Ceftriaxone has been generally well tolerated, with adverse reactions being relatively infrequent, usually mild and transient. The most common side effects are;

  • Gastro-intestinal, consisting mainly of loose stools and diarrhoea or, occasionally, nausea, vomiting, stomatitis and glossitis.
  • Cutaneous reactions including maculopapular rash, pruritus, urticaria, oedema and erythema multiforme have occurred.
  • Hematological reactions have included anaemia (all grades), leucopenia, neutropenia, thrombocytopenia, eosinophilia, agranulocytosis and positive Coomb’s test. Regular blood counts should be carried out during treatment. Ceftriaxone has rarely been associated with elongating prothrombin time.
  • Headache and dizziness
  • Drug fever
  • Transient elevation in liver function tests.
  • Other rarely observed adverse reactions include; glycosuria, oliguria, haematuria, anaphylaxis and bronchospasm.
  • Pain or discomfort may ne experienced at the site of injection immediately after administration but is usually well tolerated and transient.
  • Local phlebitis has occurred rarely following intravenous administration but can be minimized by slow injection over 2-4 minutes.

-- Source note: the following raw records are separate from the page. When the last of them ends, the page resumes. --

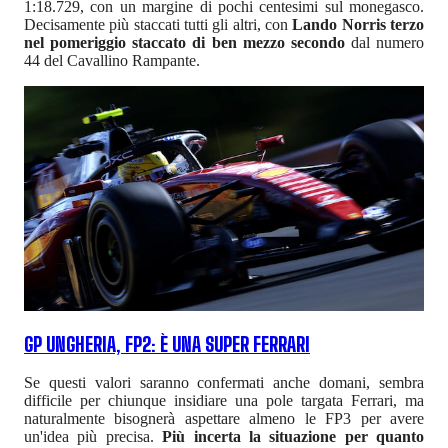
1:18.729, con un margine di pochi centesimi sul monegasco.
Decisamente più staccati tutti gli altri, con
Lando Norris terzo
nel pomeriggio staccato di ben mezzo secondo
dal numero
44 del Cavallino Rampante.
GP UNGHERIA, FP2: È UNA SUPER FERRARI
Se questi valori saranno confermati anche domani, sembra
difficile per chiunque insidiare una pole targata Ferrari, ma
naturalmente bisognerà aspettare almeno le FP3 per avere
un'idea più precisa.
Più incerta la situazione per quanto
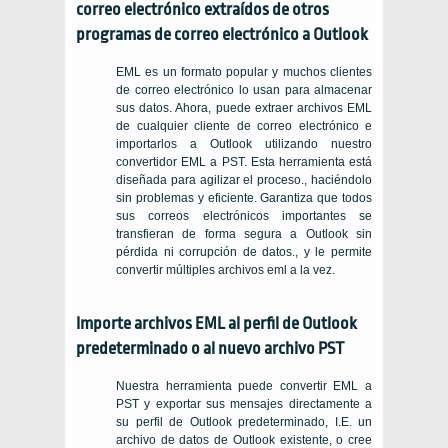
correo electrónico extraídos de otros
programas de correo electrónico a Outlook
EML es un formato popular y muchos clientes
de correo electrónico lo usan para almacenar
sus datos. Ahora, puede extraer archivos EML
de cualquier cliente de correo electrónico e
importarlos a Outlook utilizando nuestro
convertidor EML a PST. Esta herramienta está
diseñada para agilizar el proceso., haciéndolo
sin problemas y eficiente. Garantiza que todos
sus correos electrónicos importantes se
transfieran de forma segura a Outlook sin
pérdida ni corrupción de datos., y le permite
convertir múltiples archivos eml a la vez.
Importe archivos EML al perfil de Outlook
predeterminado o al nuevo archivo PST
Nuestra herramienta puede convertir EML a
PST y exportar sus mensajes directamente a
su perfil de Outlook predeterminado, I.E. un
archivo de datos de Outlook existente, o cree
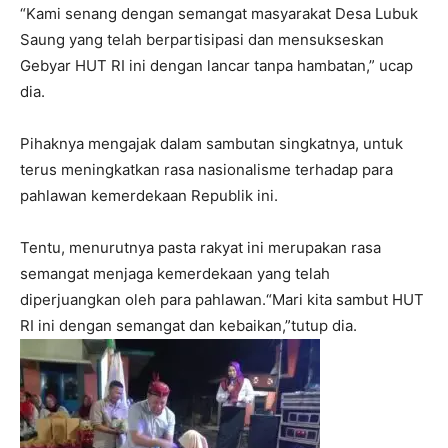
“Kami senang dengan semangat masyarakat Desa Lubuk
Saung yang telah berpartisipasi dan mensukseskan
Gebyar HUT RI ini dengan lancar tanpa hambatan,” ucap
dia.
Pihaknya mengajak dalam sambutan singkatnya, untuk
terus meningkatkan rasa nasionalisme terhadap para
pahlawan kemerdekaan Republik ini.
Tentu, menurutnya pasta rakyat ini merupakan rasa
semangat menjaga kemerdekaan yang telah
diperjuangkan oleh para pahlawan.“Mari kita sambut HUT
RI ini dengan semangat dan kebaikan,”tutup dia.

  • Care is required when administering Ceftriaxone to patients who have previously shown hypersensitivity (especially anaphylactic reaction) to penicillins or other non-cephalosporin betalactam antibiotics, as occasional instances of allergenicity between cephalosporins and these antibiotics have been recorded. Anaphylactic shock requires immediate counter measures such as intravenous adrenaline injection followed by corticosteroid therapy.
  • In severe renal impairment accompanied by hepatic insufficiency, dosage reduction is required.
  • Pseudomembranous colitis has been reported with the use of cephalosporin group of antibiotics and other broad spectrum antimicrobial agents. Therefore, it is important to consider its diagnosis in patients who develop diarrhoea in association with use of the antibiotic.
  • Ordinary, dosage adjustment is not required in hepatic failure, but in patients of both hepatic failure and significant renal dysfunction, Ceftriaxone dosage should not exceed 2gm/day without close monitoring.
  • Prolonged use may cause overgrowth of non-susceptible organisms and may cause superinfections
  • Administer with caution to patients with a history of G.I diseases especially colitis.


  • No impairment of renal function has been observed in man after simultaneous administration of Ceftriaxone and diuretics.
  • no interference with the action or increase in nephrotoxicity of aminoglycosides has been observed during simultaneous administration with Ceftriaxone.
  • The Ceftriaxone molecule does not contain the N methylthio-tetrazole substituent which has a disulfiram like effect when alcohol is taken during therapy with certain cephalosporins.


Ceftriaxone has not been associated with adverse effects on foetal development in laboratory animals but its safety in human pregnancy has not been established. Therefore, it should not be used in pregnancy unless absolutely indicated.
Low concentration of Ceftriaxone is excreted in human milk, caution should be excised when administered to nursing women.


In the case of overdosage, drug concentrations would not be reduced by haemodialysis or peritoneal dialysis. There is no specific antidote, treatment should be symptomatic.